Brazil stares at $89bn state debt time bomb



Amid the worst political crisis in decades, Brazil’s federal government also faces a spiraling state debt crisis that could cost it as much as $89 billion in lost revenue.
Brazilian states, hit by a two-year recession that has depressed tax revenues, are seeking to apply simple rather than compound interest on debt owed to the federal government. The change could cost the Treasury 313 billion reais, according to Finance Ministry calculations.
Brazil’s Supreme Court ruled last week in favor of Santa Catarina state, which had requested the change. The decision, albeit an injunction issued by the court before its decision on the case’s merit, could open a precedent allowing other states to demand the same treatment, Finance minister Nelson Barbosa warned on April 8.
Brazil’s 12-month budget deficit widened to a record 2.1 percent of gross domestic product in February, as political turmoil that could result in the impeachment of President Dilma Rousseff put austerity measures on hold. The government proposed in March a bill to renegotiate debts as a severe recession has put some states on the brink of insolvency. Lawmakers have already made amendments to that proposal, reducing obligations state governments had to agree to in exchange for debt relief.
“This is a symptom that shows the government is in political shambles,” said Andre Perfeito, chief economist at Sao-Paulo based brokerage Gradual Cctvm. “Every state governor is taking advantage of Rousseff’s frailty to solve their situation without considering the impact over the country as a whole”.

More Lawsuits
Alagoas state governor Renan Filho, son of Senate president Renan Calheiros, met with Finance Minister Nelson Barbosa on Tuesday to inform him that he will also file a lawsuit at the Supreme Court to have the decision extended to his state.
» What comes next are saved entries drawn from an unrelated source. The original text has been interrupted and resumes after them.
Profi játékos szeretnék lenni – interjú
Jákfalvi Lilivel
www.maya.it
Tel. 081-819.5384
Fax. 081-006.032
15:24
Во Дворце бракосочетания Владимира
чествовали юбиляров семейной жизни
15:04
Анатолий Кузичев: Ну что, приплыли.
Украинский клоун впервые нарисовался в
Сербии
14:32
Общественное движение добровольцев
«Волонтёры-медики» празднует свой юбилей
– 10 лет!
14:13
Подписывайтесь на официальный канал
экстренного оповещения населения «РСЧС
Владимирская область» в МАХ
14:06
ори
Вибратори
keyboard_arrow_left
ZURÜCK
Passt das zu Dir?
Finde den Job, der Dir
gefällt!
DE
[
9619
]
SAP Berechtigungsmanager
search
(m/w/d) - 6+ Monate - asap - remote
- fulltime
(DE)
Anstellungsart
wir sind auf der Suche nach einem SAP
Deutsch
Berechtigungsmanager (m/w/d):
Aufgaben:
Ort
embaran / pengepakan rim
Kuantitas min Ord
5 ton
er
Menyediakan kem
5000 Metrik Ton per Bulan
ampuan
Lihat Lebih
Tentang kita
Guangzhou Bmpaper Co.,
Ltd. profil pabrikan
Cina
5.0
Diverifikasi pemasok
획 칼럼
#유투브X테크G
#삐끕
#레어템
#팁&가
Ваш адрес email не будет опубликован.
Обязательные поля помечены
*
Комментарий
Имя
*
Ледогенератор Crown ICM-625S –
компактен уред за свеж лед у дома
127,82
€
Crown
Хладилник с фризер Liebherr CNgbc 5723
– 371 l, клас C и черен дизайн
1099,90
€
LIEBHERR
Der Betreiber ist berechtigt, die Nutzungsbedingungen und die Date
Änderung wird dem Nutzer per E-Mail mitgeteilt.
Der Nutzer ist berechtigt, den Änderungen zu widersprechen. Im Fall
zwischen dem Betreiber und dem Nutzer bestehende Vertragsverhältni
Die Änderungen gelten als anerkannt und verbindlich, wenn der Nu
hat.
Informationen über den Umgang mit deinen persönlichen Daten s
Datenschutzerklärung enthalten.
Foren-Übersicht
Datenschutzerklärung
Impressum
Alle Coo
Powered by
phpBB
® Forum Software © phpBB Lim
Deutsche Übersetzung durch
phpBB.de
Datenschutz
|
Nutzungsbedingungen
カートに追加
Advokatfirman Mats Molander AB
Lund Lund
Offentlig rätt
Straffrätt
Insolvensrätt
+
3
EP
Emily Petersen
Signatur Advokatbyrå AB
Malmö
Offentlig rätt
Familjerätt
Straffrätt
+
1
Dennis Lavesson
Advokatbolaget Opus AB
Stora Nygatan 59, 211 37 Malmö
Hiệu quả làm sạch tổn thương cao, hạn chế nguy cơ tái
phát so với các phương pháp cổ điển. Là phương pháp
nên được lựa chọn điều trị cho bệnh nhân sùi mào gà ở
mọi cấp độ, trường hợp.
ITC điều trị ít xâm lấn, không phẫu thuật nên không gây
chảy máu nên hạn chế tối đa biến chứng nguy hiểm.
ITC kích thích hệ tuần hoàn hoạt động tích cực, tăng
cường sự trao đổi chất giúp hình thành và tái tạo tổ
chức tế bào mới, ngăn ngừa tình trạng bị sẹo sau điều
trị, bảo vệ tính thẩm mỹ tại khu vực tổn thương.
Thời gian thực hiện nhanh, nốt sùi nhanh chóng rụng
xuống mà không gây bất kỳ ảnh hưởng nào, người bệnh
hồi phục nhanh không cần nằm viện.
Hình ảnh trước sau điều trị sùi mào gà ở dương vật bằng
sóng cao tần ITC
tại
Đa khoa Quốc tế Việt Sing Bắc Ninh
“More states are expected to file lawsuits against the government,” Renan Filho told reporters before the meeting. “Any governor who doesn’t seek the Supreme Court will be simply admitting that it’s fair to pay compound interest. The debt renegotiation proposal helps, but this injunction makes a big difference for Alagoas’ debt”.
Barbosa argues that the Treasury’s debts pay compound interest and that is why it isn’t possible to change the interest charged on states’ debt.
“This is very dangerous for Brazil’s fiscal dynamics if it isn’t stopped,” said Perfeito. “There is a good chance this will become a time bomb”.